May 2010 Archives

If you recently received an e-mail from something as vague as "Email Administrator IT Service", don't believe it (not that you would have anyways).  The body of the message is something like the following:

Dear subscribers.

This message is from the Email Administrator  IT Service to all our email account subscribers.You are to provide to us the below information to revalidate your account due to spam and to upgrade the new 2010 spam version.

Notice:Your access.k12.wv.us  Email account will be expired after a week, if you do not revalidate or update your account. Please do co-operate with us so we can serve you better, contact the adminstrator!!****

User Name:
Password:
Confirm Your Password:
Alternative Email :

Thank You.
 Email Administrator
Warning Code :ID67565434

Okay, just reading this message should be throwing up alarms in your mind.  No IT administrator would ever ask you for your password, they are admins and have the ability to make changes that doesn't require your password.  This particular e-mail originated from within Canada.

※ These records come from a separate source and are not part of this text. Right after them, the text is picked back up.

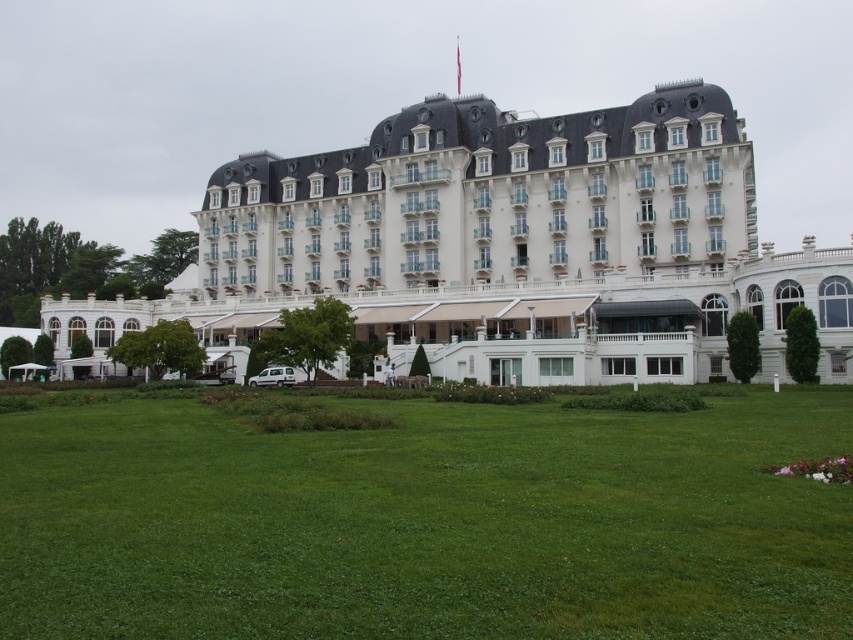 You are standing in front of the grand building and want to take a photo. You notice two points marked on the lawn. The first point is at coordinate point [486,541] and the second is at point [613,156]. If you want to capture both points in your photo, which point should you focus on to ensure both are in frame?

You should focus on point [613,156] because it is farther from the camera than point [486,541], so by focusing on the farther point, both points will be within the frame. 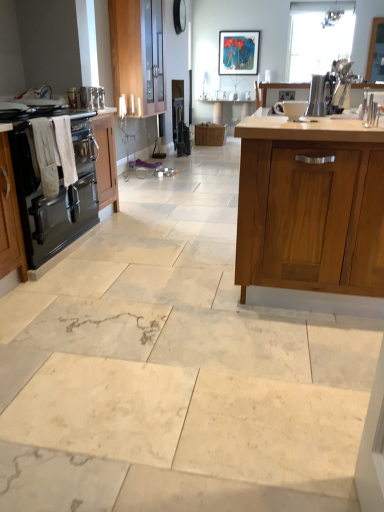 Question: Does satin silver toaster at upper right, which ranks as the second appliance in right-to-left order, have a greater width compared to matte plastic picture frame at upper center?

Choices:
 (A) no
 (B) yes

Answer: (B)

Question: Is satin silver toaster at upper right, which ranks as the second appliance in right-to-left order, surrounding matte plastic picture frame at upper center?

Choices:
 (A) no
 (B) yes

Answer: (A)

Question: From a real-world perspective, is satin silver toaster at upper right, the 3th appliance from the left, located beneath matte plastic picture frame at upper center?

Choices:
 (A) yes
 (B) no

Answer: (A)

Question: Is satin silver toaster at upper right, the 3th appliance when ordered from back to front, facing towards matte plastic picture frame at upper center?

Choices:
 (A) yes
 (B) no

Answer: (B)

Question: Is satin silver toaster at upper right, the 3th appliance when ordered from back to front, smaller than matte plastic picture frame at upper center?

Choices:
 (A) yes
 (B) no

Answer: (A)

Question: From a real-world perspective, is satin silver toaster at upper right, which ranks as the second appliance in right-to-left order, on top of matte plastic picture frame at upper center?

Choices:
 (A) no
 (B) yes

Answer: (A)

Question: Can you confirm if white cotton towel at left is wider than satin silver toaster at upper right, which ranks as the second appliance in right-to-left order?

Choices:
 (A) no
 (B) yes

Answer: (A)

Question: Considering the relative sizes of white cotton towel at left and satin silver toaster at upper right, the 3th appliance when ordered from back to front, in the image provided, is white cotton towel at left taller than satin silver toaster at upper right, the 3th appliance when ordered from back to front,?

Choices:
 (A) no
 (B) yes

Answer: (B)

Question: Does white cotton towel at left have a larger size compared to satin silver toaster at upper right, which ranks as the second appliance in right-to-left order?

Choices:
 (A) no
 (B) yes

Answer: (B)

Question: Is white cotton towel at left further to the viewer compared to satin silver toaster at upper right, the 2th appliance in the front-to-back sequence?

Choices:
 (A) yes
 (B) no

Answer: (B)

Question: Is white cotton towel at left facing towards satin silver toaster at upper right, the 3th appliance from the left?

Choices:
 (A) no
 (B) yes

Answer: (A)

Question: Considering the relative positions of white cotton towel at left and satin silver toaster at upper right, the 3th appliance from the left, in the image provided, is white cotton towel at left to the right of satin silver toaster at upper right, the 3th appliance from the left, from the viewer's perspective?

Choices:
 (A) no
 (B) yes

Answer: (A)

Question: Does satin silver toaster at center, the 1th appliance viewed from the back, contain white glossy bowl at upper center, the 1th appliance in the front-to-back sequence?

Choices:
 (A) yes
 (B) no

Answer: (B) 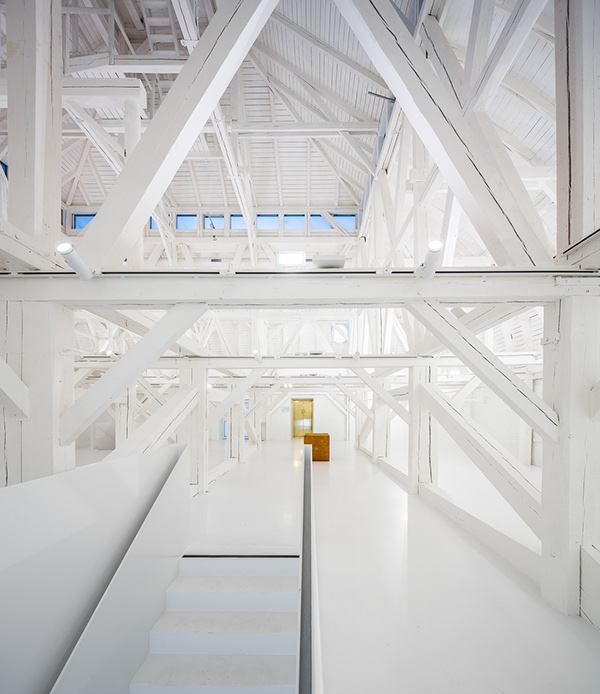 Identify the location of corner. (522, 348). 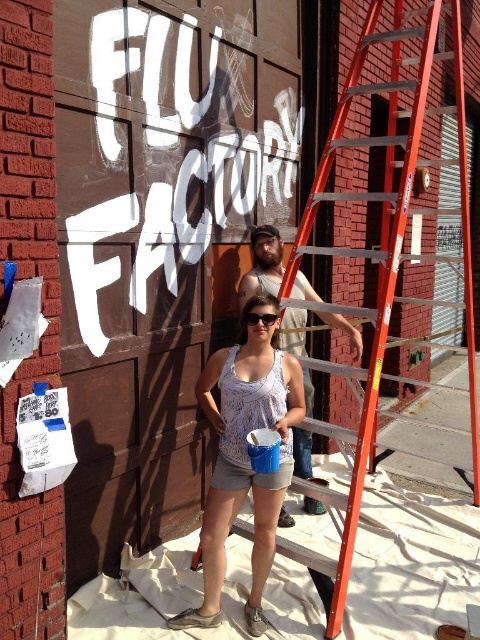 Question: Which of the following is the closest to the observer?

Choices:
 (A) orange metallic ladder at center
 (B) white printed tank top at center

Answer: (B)

Question: Which point is farther to the camera?

Choices:
 (A) (469, 230)
 (B) (254, 312)
 (C) (311, 444)

Answer: (A)

Question: Is white printed tank top at center to the right of tank top at center from the viewer's perspective?

Choices:
 (A) yes
 (B) no

Answer: (B)

Question: Is tank top at center to the right of black plastic goggles at center from the viewer's perspective?

Choices:
 (A) yes
 (B) no

Answer: (A)

Question: Which of the following is the farthest from the observer?

Choices:
 (A) tank top at center
 (B) black plastic goggles at center
 (C) orange metallic ladder at center

Answer: (A)

Question: Can you confirm if white printed tank top at center is positioned below tank top at center?

Choices:
 (A) yes
 (B) no

Answer: (A) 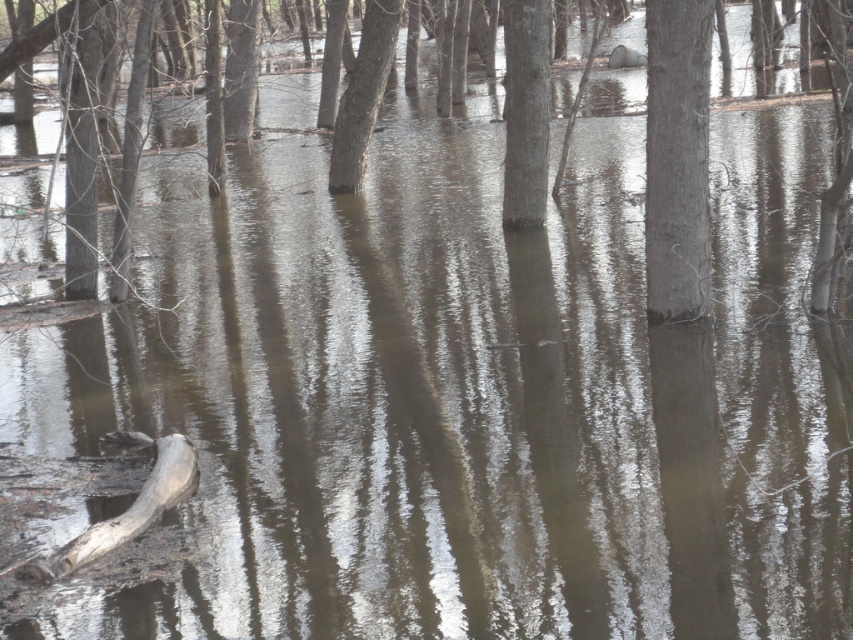 You are a kayaker navigating through the flooded forest. You see the smooth gray tree trunk at center and the gray wood log at lower left. Which object is closer to the water surface?

The smooth gray tree trunk at center is positioned over the gray wood log at lower left, meaning it is closer to the water surface.

You are a photographer standing at the edge of the flooded forest. You want to capture a detailed shot of the point at coordinates point (825, 296). Given that your camera has a maximum focus range of 12 meters, will you be able to focus on that point?

The distance of point (825, 296) from camera is 12.74 meters, which exceeds the camera maximum focus range of 12 meters. Therefore, you will not be able to focus on that point.

You are a hiker trying to cross the flooded area in the image. You notice two trees in the center. Which tree, the smooth gray tree trunk at center or the brown matte tree at center, would be easier to grip for support?

The smooth gray tree trunk at center has a smaller size compared to the brown matte tree at center, so the brown matte tree at center would provide a better grip for support due to its larger size. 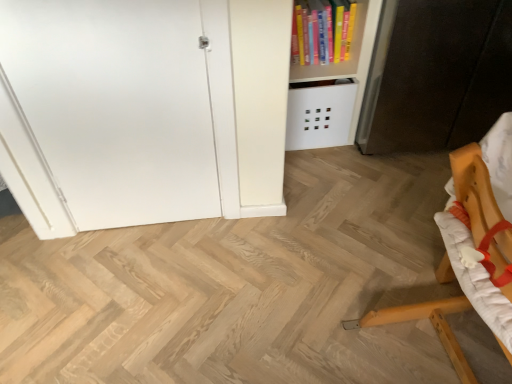 Locate an element on the screen. free spot to the right of white matte door at left is located at coordinates click(x=228, y=243).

Received: from duo.kics.bc.ca (68.233.169.222)
  by XXXXXXXXXXXXXXXXX with SMTP; 15 May 2010 17:16:15 -0400
Received: (qmail 18103 invoked from network); 15 May 2010 21:08:54 -0000
Received: from unknown (HELO squirrel.kics.bc.ca) (68.233.169.222)
  by kics.bc.ca with SMTP; 15 May 2010 21:08:53 -0000
Received: from 82.128.112.55
        (SquirrelMail authenticated user market@eco.kics.bc.ca)
        by squirrel.kics.bc.ca with HTTP;
        Sat, 15 May 2010 14:08:53 -0700 (PDT)
Message-ID: <46ef1fc8b2696f757c51403ff8ec660f.squirrel@squirrel.kics.bc.ca>
Date: Sat, 15 May 2010 14:08:53 -0700 (PDT)
Subject: Dear subscribers.
From: "E-MAIL. MANAGEMENT" <info@microsoft.org>
Reply-To: upgradingteam@24.tc

This is something to look out for.  Below is a capture of the actual email item.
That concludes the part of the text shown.